Forecast calling for nasty rain, but if so, are we still meeting up??  Maybe we should have a swap ??





fatbike said:


> Look forward to see what bicycles or upgrades accessaries you picked up at the Seattle swap last week "If of coarse it doesn't rain". We might be as fortunate as previous rides, we'll see. See you there!


----------



## Uniblab (Mar 28, 2012)

I'm just south of Sheattle and might be up for a drive to Portlandia if there'll be a swap meet. Yea, I'm now an addict. Hope you bastages are happy.


----------



## fatbike (Mar 28, 2012)

Perhaps we should have an on the fly incognito Lucky Lab "trade" swap meet Aaron, would couldn't do booths.
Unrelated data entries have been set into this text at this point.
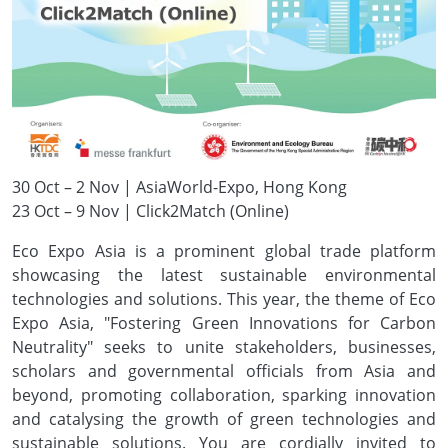
30 Oct – 2 Nov | AsiaWorld-Expo, Hong Kong
23 Oct – 9 Nov | Click2Match (Online)
Eco Expo Asia is a prominent global trade platform
showcasing the latest sustainable environmental
technologies and solutions. This year, the theme of Eco
Expo Asia, "Fostering Green Innovations for Carbon
Neutrality" seeks to unite stakeholders, businesses,
scholars and governmental officials from Asia and
beyond, promoting collaboration, sparking innovation
and catalysing the growth of green technologies and
sustainable solutions. You are cordially invited to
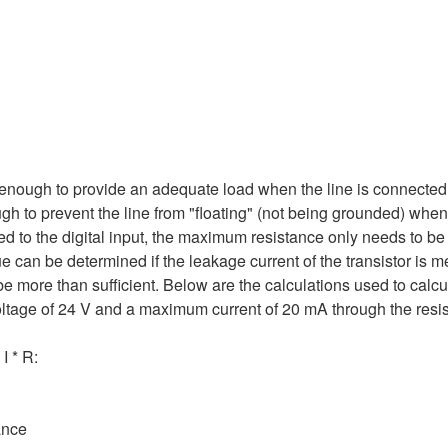
e enough to provide an adequate load when the line is connected
ugh to prevent the line from "floating" (not being grounded) when
hed to the digital input, the maximum resistance only needs to b
lue can be determined if the leakage current of the transistor is 
 more than sufficient. Below are the calculations used to calcula
ltage of 24 V and a maximum current of 20 mA through the resis
I * R:
ance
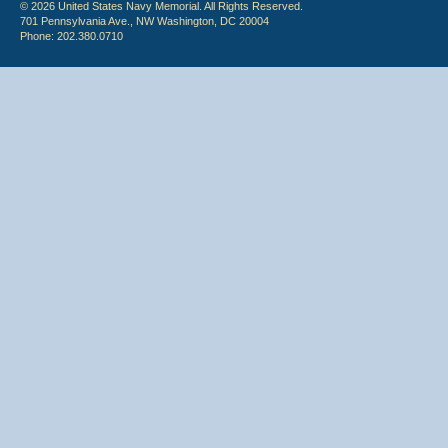
© 2026 United States Navy Memorial. All Rights Reserved.
701 Pennsylvania Ave., NW Washington, DC 20004
Phone: 202.380.0710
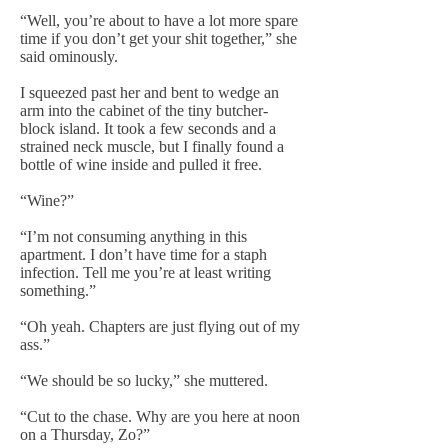
“Well, you’re about to have a lot more spare
time if you don’t get your shit together,” she
said ominously.
I squeezed past her and bent to wedge an
arm into the cabinet of the tiny butcher-
block island. It took a few seconds and a
strained neck muscle, but I finally found a
bottle of wine inside and pulled it free.
“Wine?”
“I’m not consuming anything in this
apartment. I don’t have time for a staph
infection. Tell me you’re at least writing
something.”
“Oh yeah. Chapters are just flying out of my
ass.”
“We should be so lucky,” she muttered.
“Cut to the chase. Why are you here at noon
on a Thursday, Zo?”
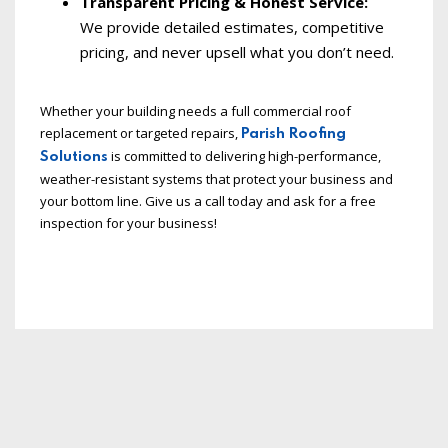
Transparent Pricing & Honest Service:
We provide detailed estimates, competitive
pricing, and never upsell what you don’t need.
Whether your building needs a full commercial roof
replacement or targeted repairs,
Parish Roofing
is committed to delivering high-performance,
Solutions
weather-resistant systems that protect your business and
your bottom line. Give us a call today and ask for a free
inspection for your business!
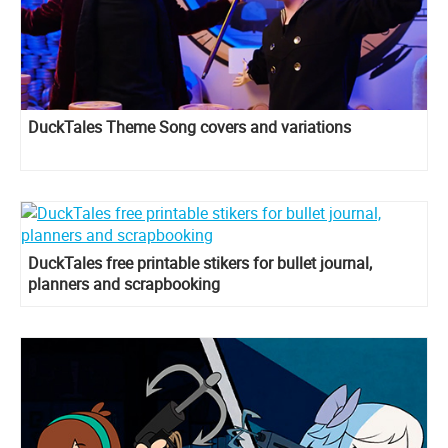
DuckTales Theme Song covers and variations
DuckTales free printable stikers for bullet journal,
planners and scrapbooking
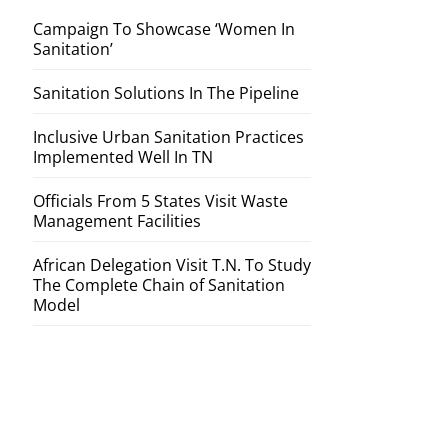
Campaign To Showcase ‘Women In
Sanitation’
Sanitation Solutions In The Pipeline
Inclusive Urban Sanitation Practices
Implemented Well In TN
Officials From 5 States Visit Waste
Management Facilities
African Delegation Visit T.N. To Study
The Complete Chain of Sanitation
Model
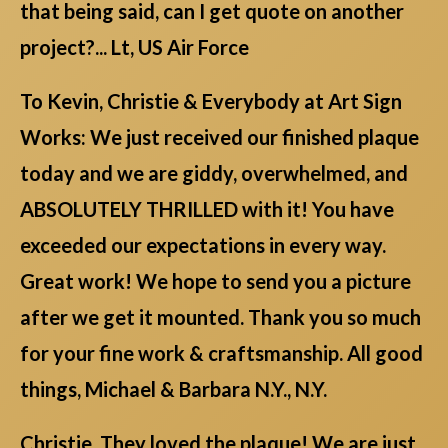
that being said, can I get quote on another
project?... Lt, US Air Force
To Kevin, Christie & Everybody at Art Sign
Works: We just received our finished plaque
today and we are giddy, overwhelmed, and
ABSOLUTELY THRILLED with it! You have
exceeded our expectations in every way.
Great work! We hope to send you a picture
after we get it mounted. Thank you so much
for your fine work & craftsmanship. All good
things, Michael & Barbara N.Y., N.Y.
Christie, They loved the plaque! We are just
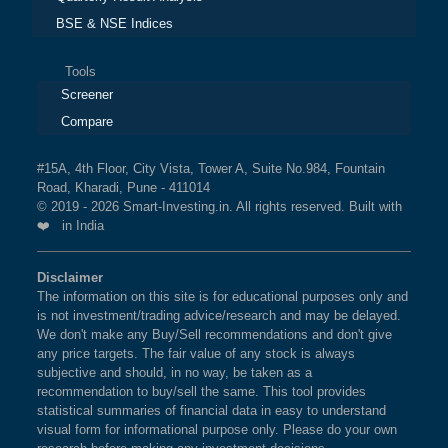
BSE & NSE Indices
Tools
Screener
Compare
#15A, 4th Floor, City Vista, Tower A, Suite No.984, Fountain
Road, Kharadi, Pune - 411014
© 2019 - 2026 Smart-Investing.in. All rights reserved. Built with
❤️ in India
Disclaimer
The information on this site is for educational purposes only and
is not investment/trading advice/research and may be delayed.
We don't make any Buy/Sell recommendations and don't give
any price targets. The fair value of any stock is always
subjective and should, in no way, be taken as a
recommendation to buy/sell the same. This tool provides
statistical summaries of financial data in easy to understand
visual form for informational purpose only. Please do your own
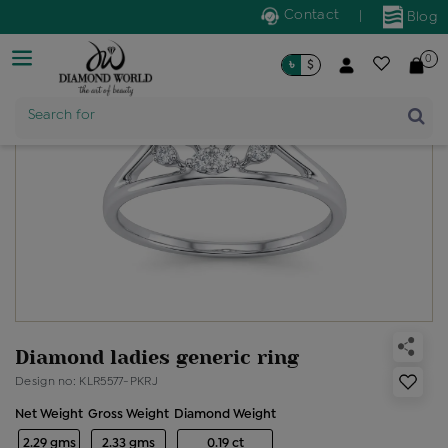
Contact
|
Blog
0
৳
$
Product Name
Search for
Diamond ladies generic ring
Design no: KLR5577-PKRJ
Net Weight
Gross Weight
Diamond Weight
2.29 gms
2.33 gms
0.19 ct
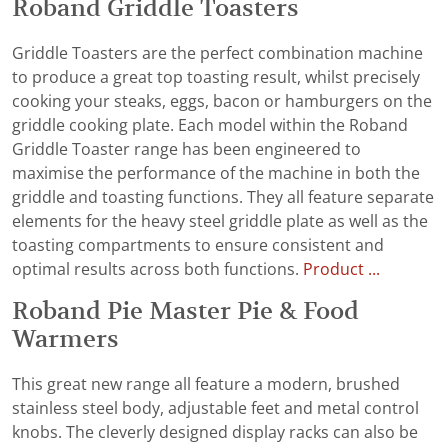
Roband Griddle Toasters
Griddle Toasters are the perfect combination machine
to produce a great top toasting result, whilst precisely
cooking your steaks, eggs, bacon or hamburgers on the
griddle cooking plate. Each model within the Roband
Griddle Toaster range has been engineered to
maximise the performance of the machine in both the
griddle and toasting functions. They all feature separate
elements for the heavy steel griddle plate as well as the
toasting compartments to ensure consistent and
optimal results across both functions.
Product ...
Roband Pie Master Pie & Food
Warmers
This great new range all feature a modern, brushed
stainless steel body, adjustable feet and metal control
knobs. The cleverly designed display racks can also be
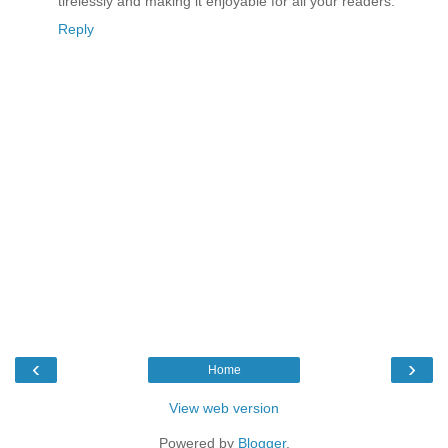
tirelessly and making it enjoyable for all your readers.
Reply
‹
›
Home
View web version
Powered by
Blogger
.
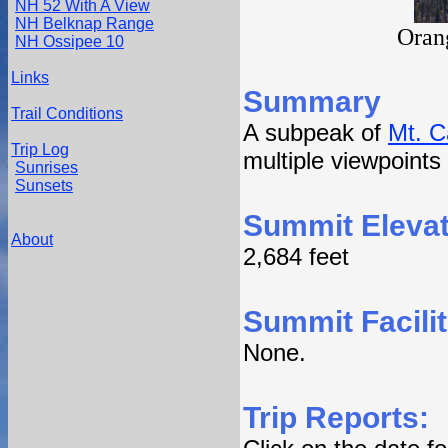
NH 52 With A View
NH Belknap Range
Oran
NH Ossipee 10
Links
Summary
Trail Conditions
A subpeak of
Mt. C
Trip Log
multiple viewpoints
Sunrises
Sunsets
Summit Elevat
About
2,684 feet
Summit Facilit
None.
Trip Reports:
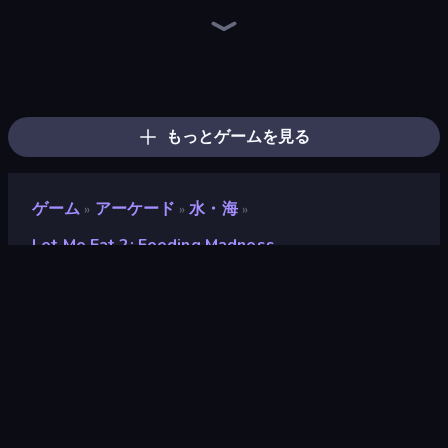
Ragdoll Archers
Zombies 4 Weapon Merge
Merge & Dig!
Mage Castle Idle Defense
Baseball For Brainrot
Obby: Break Rocks For Brainrots
Bubble Blast
Robby: Cross the Road for Brainrot
Obby: +1 Click Wall Breaker
Kick the Buddy
Obby vs Brainrot
Robby: Many Games
Man Runner 2048
Furry Road
Obby Fish Challenge: Ride
Run and Jump for Brainrot
Obby: Gym Simulator, Escape
Pew Pew Dose
もっとゲームを見る
ゲーム
アーケード
水・海
»
»
»
Let Me Eat 2: Feeding Madness
Let Me Eat 2: Feeding
Madness
開発者
Gate Game
評価
8.8
(
過去6ヶ月間のデータに基づく
)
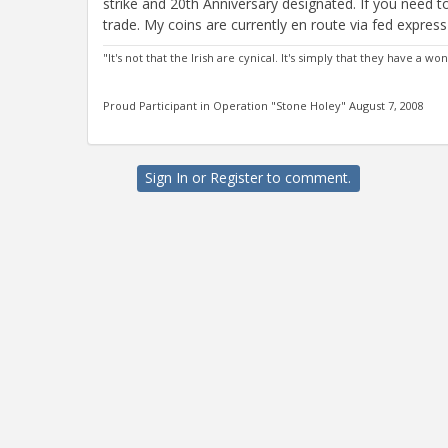
strike and 20th Anniversary designated. If you need
trade. My coins are currently en route via fed expre
"It's not that the Irish are cynical. It's simply that they have a
Proud Participant in Operation "Stone Holey" August 7, 2008
Sign In
or
Register
to comment.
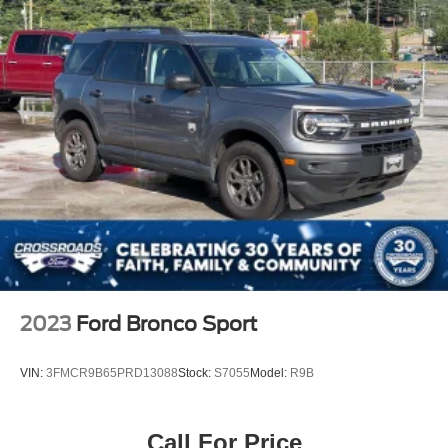
size SUV refinement, combining luxury appointments with
genuine capability. We invite you to experience this
exceptional vehicle and discover why the High Country
trim stands apart in its class.
2023
Ford Bronco Sport
VIN:
3FMCR9B65PRD13088
Stock:
S7055
Model:
R9B
Call For Price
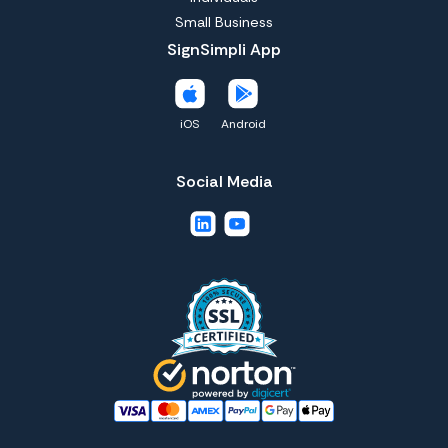
Small Business
SignSimpli App
iOS
Android
Social Media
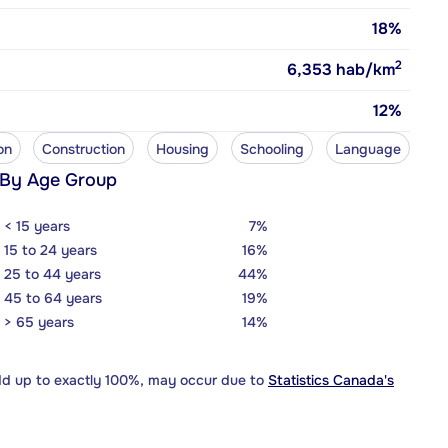
18%
2
6,353
hab/km
12%
on
Construction
Housing
Schooling
Language
 By Age Group
< 15 years
7%
15 to 24 years
16%
25 to 44 years
44%
45 to 64 years
19%
> 65 years
14%
dd up to exactly 100%, may occur due to
Statistics Canada's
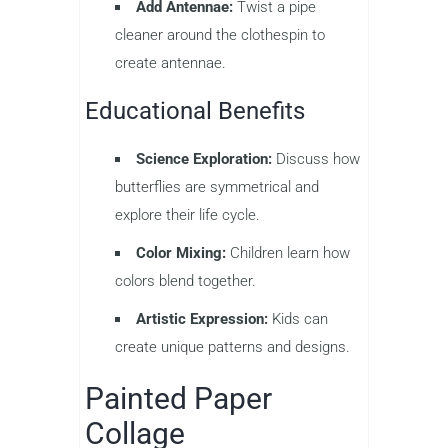
Add Antennae:
Twist a pipe
cleaner around the clothespin to
create antennae.
Educational Benefits
Science Exploration:
Discuss how
butterflies are symmetrical and
explore their life cycle.
Color Mixing:
Children learn how
colors blend together.
Artistic Expression:
Kids can
create unique patterns and designs.
Painted Paper
Collage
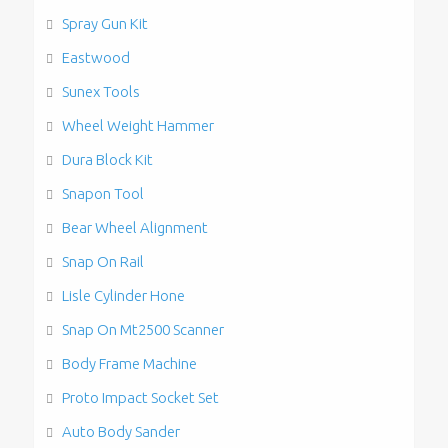
Spray Gun Kit
Eastwood
Sunex Tools
Wheel Weight Hammer
Dura Block Kit
Snapon Tool
Bear Wheel Alignment
Snap On Rail
Lisle Cylinder Hone
Snap On Mt2500 Scanner
Body Frame Machine
Proto Impact Socket Set
Auto Body Sander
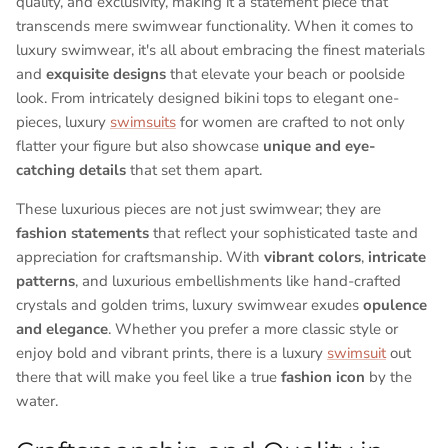
quality, and exclusivity, making it a statement piece that
transcends mere swimwear functionality. When it comes to
luxury swimwear, it's all about embracing the finest materials
and
exquisite designs
that elevate your beach or poolside
look. From intricately designed bikini tops to elegant one-
pieces, luxury
swimsuits
for women are crafted to not only
flatter your figure but also showcase
unique and eye-
catching details
that set them apart.
These luxurious pieces are not just swimwear; they are
fashion statements
that reflect your sophisticated taste and
appreciation for craftsmanship. With
vibrant colors
,
intricate
patterns
, and luxurious embellishments like hand-crafted
crystals and golden trims, luxury swimwear exudes
opulence
and elegance
. Whether you prefer a more classic style or
enjoy bold and vibrant prints, there is a luxury
swimsuit
out
there that will make you feel like a true
fashion icon
by the
water.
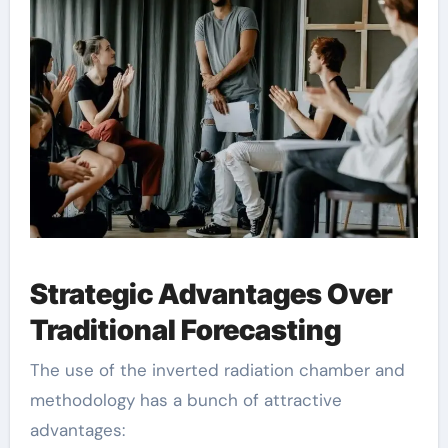
Strategic Advantages Over
Traditional Forecasting
The use of the inverted radiation chamber and
methodology has a bunch of attractive
advantages:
It would have to be a car trunk swap meet behind the Lab or something.


----------



## VintageSchwinn.com (Mar 28, 2012)

The parking lot behind the Lab would be perfect, too.  It is huge and usually pretty damn empty on a Sunday.  Might be something worth planning ???


----------



## redline1968 (Mar 31, 2012)

its wet so what is up on sunday just meet?


----------



## fatbike (Apr 1, 2012)

There will still be a meet Mark. Or bring a crusty rider equipped for the rain we can still ride if anyone dares or cares too. I'm sure I will still roll down there with something.


----------



## fatbike (Apr 1, 2012)

There wasn't much action today but there were a few of us fools on April 1st to make it and actually ride. one photo is all I have for you folks. If there was a day to bring out you're 50s Monark well today seemed to be it.


----------